Collected data:
Start of Block

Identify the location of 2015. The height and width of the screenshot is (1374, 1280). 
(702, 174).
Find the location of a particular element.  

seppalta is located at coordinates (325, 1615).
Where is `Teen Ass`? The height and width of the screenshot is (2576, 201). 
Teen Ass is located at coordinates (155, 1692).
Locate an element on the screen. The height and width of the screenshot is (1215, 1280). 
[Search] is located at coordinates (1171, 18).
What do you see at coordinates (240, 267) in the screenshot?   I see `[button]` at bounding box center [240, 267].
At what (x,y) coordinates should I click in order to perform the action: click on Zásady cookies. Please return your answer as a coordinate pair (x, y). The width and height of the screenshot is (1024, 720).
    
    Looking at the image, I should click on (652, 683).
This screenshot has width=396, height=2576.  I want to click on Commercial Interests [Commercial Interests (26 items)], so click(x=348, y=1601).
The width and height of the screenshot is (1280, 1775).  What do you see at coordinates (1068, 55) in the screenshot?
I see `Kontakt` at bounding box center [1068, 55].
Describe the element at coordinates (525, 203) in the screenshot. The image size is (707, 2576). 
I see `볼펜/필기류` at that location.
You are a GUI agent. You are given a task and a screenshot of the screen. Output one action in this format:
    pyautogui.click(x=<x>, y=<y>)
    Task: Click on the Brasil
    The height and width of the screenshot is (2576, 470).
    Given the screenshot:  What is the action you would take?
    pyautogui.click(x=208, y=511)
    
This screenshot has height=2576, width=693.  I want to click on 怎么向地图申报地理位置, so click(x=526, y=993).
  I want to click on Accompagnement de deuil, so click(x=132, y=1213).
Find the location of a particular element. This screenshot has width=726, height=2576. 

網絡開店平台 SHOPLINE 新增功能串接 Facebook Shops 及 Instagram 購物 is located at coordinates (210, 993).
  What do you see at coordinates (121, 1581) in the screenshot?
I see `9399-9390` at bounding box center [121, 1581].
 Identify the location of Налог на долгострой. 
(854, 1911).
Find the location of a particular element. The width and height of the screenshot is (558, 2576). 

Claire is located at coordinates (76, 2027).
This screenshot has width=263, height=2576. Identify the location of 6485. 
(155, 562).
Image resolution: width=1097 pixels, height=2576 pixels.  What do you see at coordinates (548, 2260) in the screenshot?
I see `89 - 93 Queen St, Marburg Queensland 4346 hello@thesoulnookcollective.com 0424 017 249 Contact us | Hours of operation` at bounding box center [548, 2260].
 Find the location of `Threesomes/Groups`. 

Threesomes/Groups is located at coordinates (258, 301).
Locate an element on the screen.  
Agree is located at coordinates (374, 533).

End of Block

[THE PROBLEM] Retype each entry exactly, missing none.

[ANSWER BELOW]
Identify the location of 2015. The height and width of the screenshot is (1374, 1280). 
(702, 174).
Find the location of a particular element.  

seppalta is located at coordinates (325, 1615).
Where is `Teen Ass`? The height and width of the screenshot is (2576, 201). 
Teen Ass is located at coordinates (155, 1692).
Locate an element on the screen. The height and width of the screenshot is (1215, 1280). 
[Search] is located at coordinates (1171, 18).
What do you see at coordinates (240, 267) in the screenshot?   I see `[button]` at bounding box center [240, 267].
At what (x,y) coordinates should I click in order to perform the action: click on Zásady cookies. Please return your answer as a coordinate pair (x, y). The width and height of the screenshot is (1024, 720).
    
    Looking at the image, I should click on (652, 683).
This screenshot has width=396, height=2576.  I want to click on Commercial Interests [Commercial Interests (26 items)], so click(x=348, y=1601).
The width and height of the screenshot is (1280, 1775).  What do you see at coordinates (1068, 55) in the screenshot?
I see `Kontakt` at bounding box center [1068, 55].
Describe the element at coordinates (525, 203) in the screenshot. The image size is (707, 2576). 
I see `볼펜/필기류` at that location.
You are a GUI agent. You are given a task and a screenshot of the screen. Output one action in this format:
    pyautogui.click(x=<x>, y=<y>)
    Task: Click on the Brasil
    The height and width of the screenshot is (2576, 470).
    Given the screenshot:  What is the action you would take?
    pyautogui.click(x=208, y=511)
    
This screenshot has height=2576, width=693.  I want to click on 怎么向地图申报地理位置, so click(x=526, y=993).
  I want to click on Accompagnement de deuil, so click(x=132, y=1213).
Find the location of a particular element. This screenshot has width=726, height=2576. 

網絡開店平台 SHOPLINE 新增功能串接 Facebook Shops 及 Instagram 購物 is located at coordinates (210, 993).
  What do you see at coordinates (121, 1581) in the screenshot?
I see `9399-9390` at bounding box center [121, 1581].
 Identify the location of Налог на долгострой. 
(854, 1911).
Find the location of a particular element. The width and height of the screenshot is (558, 2576). 

Claire is located at coordinates (76, 2027).
This screenshot has width=263, height=2576. Identify the location of 6485. 
(155, 562).
Image resolution: width=1097 pixels, height=2576 pixels.  What do you see at coordinates (548, 2260) in the screenshot?
I see `89 - 93 Queen St, Marburg Queensland 4346 hello@thesoulnookcollective.com 0424 017 249 Contact us | Hours of operation` at bounding box center [548, 2260].
 Find the location of `Threesomes/Groups`. 

Threesomes/Groups is located at coordinates (258, 301).
Locate an element on the screen.  
Agree is located at coordinates (374, 533).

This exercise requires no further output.